Die Europäische Kommission hat das Jahr 2018 als Themenjahr zum Europäischen Kulturerbe ausgerufen. Die Initiative hierfür stammt vom Deutschen Nationalkomitee für Denkmalschutz (DNK), welches als Ausgangspunkt den Blick auf das erste europäische Denkmaljahr im Jahr 1975 gerichtet hat und auf die Frage: Was hat sich seitdem verändert?
 
Das Deutsche Nationalkomitee für Denkmalschutz (DNK) existiert schon viele Jahrzehnte – gegründet wurde es im Zusammenhang mit dem ersten europäischen Denkmaljahr in den Siebzigern und ist die einzige Plattform, auf der alle Akteure in Deutschland zum Thema Denkmalpflege zusammenkommen – von den Bundesministerien, dem BKM und Auswärtigem Amt bis hin zu zivilgesellschaftlichen Organisationen und Fachinstitutionen.
 
In seiner Rolle als nationaler Koordinator für das Kulturerbejahr in Deutschland haben wir im Vorfeld des DDBforums, die erste Netzwerkveranstaltung der Deutschen Digitalen Bibliothek, mit dem Leiter der Geschäftsstelle Dr. Uwe Koch des DNK gesprochen, der vorher über zwanzig Jahre im Kultur- und Wissenschaftsministerium in Potsdam für Themen des Kulturerbes Referatsleiter war. Wir möchten von ihm wissen, was Kulturerbe für ihn bedeutet, welches Potenzial Kultur in der heutigen Zeit für Europa hat und welche Herausforderungen für Gedächtnisinstitutionen entstehen, bei der gemeinsamen Aufgabe dieses Kulturerbe einem breiten Publikum zu vermitteln.

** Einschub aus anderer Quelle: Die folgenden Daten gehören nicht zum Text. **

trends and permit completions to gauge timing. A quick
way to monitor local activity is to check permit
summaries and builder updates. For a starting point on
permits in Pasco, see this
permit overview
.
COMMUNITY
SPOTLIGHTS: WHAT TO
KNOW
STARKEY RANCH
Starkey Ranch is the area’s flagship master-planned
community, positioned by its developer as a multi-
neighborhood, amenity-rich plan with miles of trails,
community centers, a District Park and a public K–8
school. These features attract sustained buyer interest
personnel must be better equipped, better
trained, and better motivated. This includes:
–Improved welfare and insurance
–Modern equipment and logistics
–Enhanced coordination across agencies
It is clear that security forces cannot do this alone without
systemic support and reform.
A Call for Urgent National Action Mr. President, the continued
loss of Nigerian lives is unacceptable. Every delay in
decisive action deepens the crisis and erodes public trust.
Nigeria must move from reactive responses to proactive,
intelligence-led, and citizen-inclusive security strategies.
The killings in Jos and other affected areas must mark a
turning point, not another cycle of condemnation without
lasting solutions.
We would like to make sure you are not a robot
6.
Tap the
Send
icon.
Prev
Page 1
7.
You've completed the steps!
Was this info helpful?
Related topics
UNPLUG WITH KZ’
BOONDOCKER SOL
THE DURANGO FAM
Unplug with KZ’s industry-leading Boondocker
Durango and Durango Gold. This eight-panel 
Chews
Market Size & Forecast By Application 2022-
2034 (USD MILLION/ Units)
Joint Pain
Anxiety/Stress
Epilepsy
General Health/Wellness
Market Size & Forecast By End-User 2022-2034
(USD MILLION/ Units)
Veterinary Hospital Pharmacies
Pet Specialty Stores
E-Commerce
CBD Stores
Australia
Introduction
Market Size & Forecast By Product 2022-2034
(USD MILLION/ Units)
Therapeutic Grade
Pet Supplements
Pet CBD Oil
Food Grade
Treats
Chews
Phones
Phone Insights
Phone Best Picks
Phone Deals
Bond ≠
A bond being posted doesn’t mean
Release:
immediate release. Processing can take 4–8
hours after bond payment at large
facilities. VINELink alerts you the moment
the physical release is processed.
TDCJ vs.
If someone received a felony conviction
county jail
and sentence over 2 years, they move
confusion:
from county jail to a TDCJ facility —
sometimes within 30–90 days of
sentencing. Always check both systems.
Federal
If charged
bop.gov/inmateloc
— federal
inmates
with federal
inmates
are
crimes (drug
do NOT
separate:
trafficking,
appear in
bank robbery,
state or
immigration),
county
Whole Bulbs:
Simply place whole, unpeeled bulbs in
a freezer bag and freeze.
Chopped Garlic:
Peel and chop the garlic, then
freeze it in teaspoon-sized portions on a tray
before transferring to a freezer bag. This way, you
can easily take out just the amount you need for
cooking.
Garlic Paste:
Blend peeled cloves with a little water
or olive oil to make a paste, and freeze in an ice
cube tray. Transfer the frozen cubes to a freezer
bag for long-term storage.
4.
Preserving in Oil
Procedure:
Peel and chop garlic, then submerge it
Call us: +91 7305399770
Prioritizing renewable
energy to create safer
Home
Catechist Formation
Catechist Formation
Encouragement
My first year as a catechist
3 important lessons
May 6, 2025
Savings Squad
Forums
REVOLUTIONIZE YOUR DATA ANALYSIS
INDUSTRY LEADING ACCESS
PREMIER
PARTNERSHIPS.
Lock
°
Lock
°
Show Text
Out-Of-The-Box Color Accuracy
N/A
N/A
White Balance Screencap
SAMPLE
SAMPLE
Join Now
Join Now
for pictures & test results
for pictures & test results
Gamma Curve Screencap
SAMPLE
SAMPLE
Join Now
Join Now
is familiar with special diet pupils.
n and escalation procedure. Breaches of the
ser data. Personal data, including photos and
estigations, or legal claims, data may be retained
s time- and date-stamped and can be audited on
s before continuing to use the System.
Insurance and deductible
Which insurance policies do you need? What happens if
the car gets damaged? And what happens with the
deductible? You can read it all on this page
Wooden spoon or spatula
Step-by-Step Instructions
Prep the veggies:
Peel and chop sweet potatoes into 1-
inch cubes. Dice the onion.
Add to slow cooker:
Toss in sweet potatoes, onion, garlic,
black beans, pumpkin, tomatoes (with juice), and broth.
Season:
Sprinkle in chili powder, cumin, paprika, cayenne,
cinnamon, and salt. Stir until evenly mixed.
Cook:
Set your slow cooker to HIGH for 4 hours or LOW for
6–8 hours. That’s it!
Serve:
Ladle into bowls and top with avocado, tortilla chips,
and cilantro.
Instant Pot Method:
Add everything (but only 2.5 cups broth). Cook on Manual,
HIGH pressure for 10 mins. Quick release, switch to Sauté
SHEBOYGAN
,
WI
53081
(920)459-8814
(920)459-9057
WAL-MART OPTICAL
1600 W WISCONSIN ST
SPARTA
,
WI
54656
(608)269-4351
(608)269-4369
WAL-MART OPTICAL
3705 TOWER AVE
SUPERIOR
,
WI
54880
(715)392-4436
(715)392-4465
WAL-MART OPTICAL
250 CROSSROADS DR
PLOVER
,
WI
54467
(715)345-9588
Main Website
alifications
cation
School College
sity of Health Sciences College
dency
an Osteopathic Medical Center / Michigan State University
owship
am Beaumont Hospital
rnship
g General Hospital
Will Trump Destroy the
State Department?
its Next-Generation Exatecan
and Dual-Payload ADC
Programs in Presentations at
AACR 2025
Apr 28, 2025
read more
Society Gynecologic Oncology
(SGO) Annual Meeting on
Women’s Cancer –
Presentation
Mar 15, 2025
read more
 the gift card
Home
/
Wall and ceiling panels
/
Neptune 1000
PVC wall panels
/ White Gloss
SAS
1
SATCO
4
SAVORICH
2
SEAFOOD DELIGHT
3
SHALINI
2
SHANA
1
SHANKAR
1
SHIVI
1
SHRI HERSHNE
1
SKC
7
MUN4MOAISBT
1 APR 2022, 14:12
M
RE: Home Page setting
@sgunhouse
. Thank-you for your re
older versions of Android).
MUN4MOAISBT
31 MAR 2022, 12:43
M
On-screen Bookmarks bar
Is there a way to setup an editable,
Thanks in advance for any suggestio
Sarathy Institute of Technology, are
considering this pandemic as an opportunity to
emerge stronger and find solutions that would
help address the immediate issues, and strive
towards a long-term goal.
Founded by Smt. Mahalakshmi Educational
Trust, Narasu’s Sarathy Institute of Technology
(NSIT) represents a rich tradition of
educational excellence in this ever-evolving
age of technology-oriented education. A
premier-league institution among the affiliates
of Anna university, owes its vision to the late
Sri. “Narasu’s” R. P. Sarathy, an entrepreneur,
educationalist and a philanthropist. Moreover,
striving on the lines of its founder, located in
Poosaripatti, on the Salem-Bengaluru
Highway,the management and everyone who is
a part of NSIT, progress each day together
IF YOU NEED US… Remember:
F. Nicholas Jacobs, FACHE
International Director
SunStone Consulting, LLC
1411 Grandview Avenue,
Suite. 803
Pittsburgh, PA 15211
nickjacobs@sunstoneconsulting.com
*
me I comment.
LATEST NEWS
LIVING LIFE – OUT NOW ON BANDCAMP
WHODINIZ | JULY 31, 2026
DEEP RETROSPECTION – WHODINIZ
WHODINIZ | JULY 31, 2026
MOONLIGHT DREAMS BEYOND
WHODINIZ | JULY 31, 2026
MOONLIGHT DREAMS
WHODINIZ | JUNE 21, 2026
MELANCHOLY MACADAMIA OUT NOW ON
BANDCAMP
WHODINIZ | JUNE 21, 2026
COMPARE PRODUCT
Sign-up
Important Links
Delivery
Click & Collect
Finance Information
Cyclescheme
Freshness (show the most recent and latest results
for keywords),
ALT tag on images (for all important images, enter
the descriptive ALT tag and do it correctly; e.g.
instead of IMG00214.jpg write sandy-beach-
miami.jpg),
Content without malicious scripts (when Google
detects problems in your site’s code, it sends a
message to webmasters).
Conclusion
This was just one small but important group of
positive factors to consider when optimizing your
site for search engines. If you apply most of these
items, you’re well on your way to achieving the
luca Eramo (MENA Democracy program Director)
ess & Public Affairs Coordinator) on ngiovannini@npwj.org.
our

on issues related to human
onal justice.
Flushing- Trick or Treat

Dr. Uwe Koch at the DDBforum, Berlin 2018, Deutsche Digitale Bibliothek, Photo: Hans-Georg Schöner (CC BY 4.0 International)
Dr. Uwe Koch at the DDBforum, Berlin 2018, Deutsche Digitale Bibliothek, Photo: Hans-Georg Schöner (CC BY 4.0 International)

Lieber Herr Koch, Sie sind sowohl Ideengeber und Gestalter als auch nationaler Koordinator für das Europäische Kulturerbejahr. Es gibt unglaublich viele Veranstaltungen und es beteiligen sich unglaublich viele staatliche Institutionen, private Initiativen und sogar kleine Vereine an Sharing Heritage. Der Kultur wird oft eine verbindende, ja heilende Wirkung zugesprochen – was glauben Sie, wie groß das Potenzial von Kultur in der heutigen Zeit für Europa ist?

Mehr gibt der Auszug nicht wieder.